Give the number of lines below that contain the word "label", and nothing else.
(Data provided Opens)
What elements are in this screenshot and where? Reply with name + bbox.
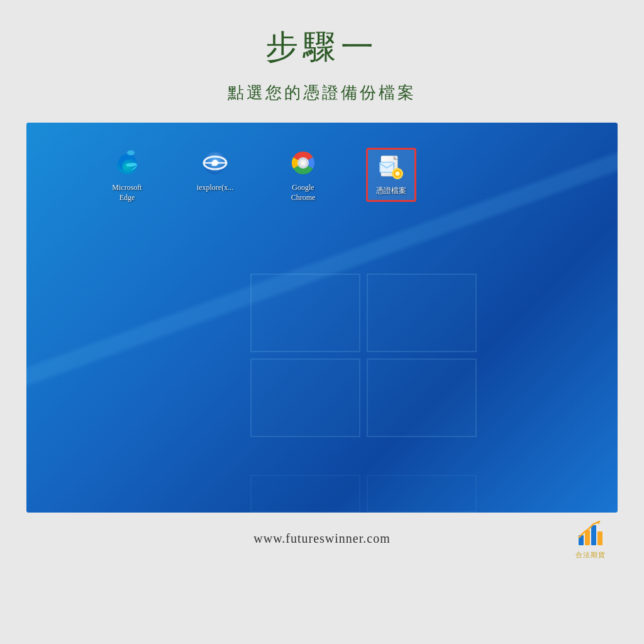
- svg-point-7: [297, 157, 309, 169]
- ie-icon-image: e: [200, 148, 230, 178]
- page-subtitle: 點選您的憑證備份檔案: [228, 82, 416, 104]
- company-logo-icon: [575, 518, 606, 549]
- cert-label: 憑證檔案: [376, 186, 406, 196]
- google-chrome-icon[interactable]: GoogleChrome: [278, 148, 328, 203]
- svg-rect-14: [380, 162, 394, 172]
- svg-point-1: [127, 150, 135, 155]
- iexplore-label: iexplore(x...: [197, 183, 233, 193]
- chrome-label: GoogleChrome: [291, 183, 316, 203]
- certificate-file-icon[interactable]: 憑證檔案: [366, 148, 416, 202]
- svg-rect-21: [401, 173, 403, 175]
- footer-url: www.futureswinner.com: [253, 531, 390, 546]
- edge-label: MicrosoftEdge: [112, 183, 142, 203]
- svg-rect-27: [585, 530, 590, 545]
- svg-point-17: [396, 172, 400, 176]
- iexplore-icon[interactable]: e iexplore(x...: [190, 148, 240, 193]
- logo-badge: 合法期貨: [575, 518, 606, 560]
- edge-icon-image: [112, 148, 142, 178]
- svg-rect-29: [597, 531, 602, 545]
- cert-icon-image: [377, 153, 405, 181]
- desktop-screenshot: MicrosoftEdge e: [26, 123, 618, 513]
- desktop-icons-row: MicrosoftEdge e: [102, 148, 416, 203]
- microsoft-edge-icon[interactable]: MicrosoftEdge: [102, 148, 152, 203]
- footer: www.futureswinner.com 合法期貨: [0, 531, 644, 546]
- svg-rect-19: [397, 177, 399, 179]
- svg-text:e: e: [211, 157, 216, 168]
- chrome-icon-image: [288, 148, 318, 178]
- windows-logo: [250, 274, 489, 450]
- company-logo-text: 合法期貨: [575, 550, 606, 560]
- page-title: 步驟一: [265, 25, 379, 69]
- svg-rect-18: [397, 168, 399, 170]
- svg-rect-20: [392, 173, 394, 175]
- svg-rect-28: [591, 525, 596, 545]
(Data provided Closes)
# [Solution for this task]
4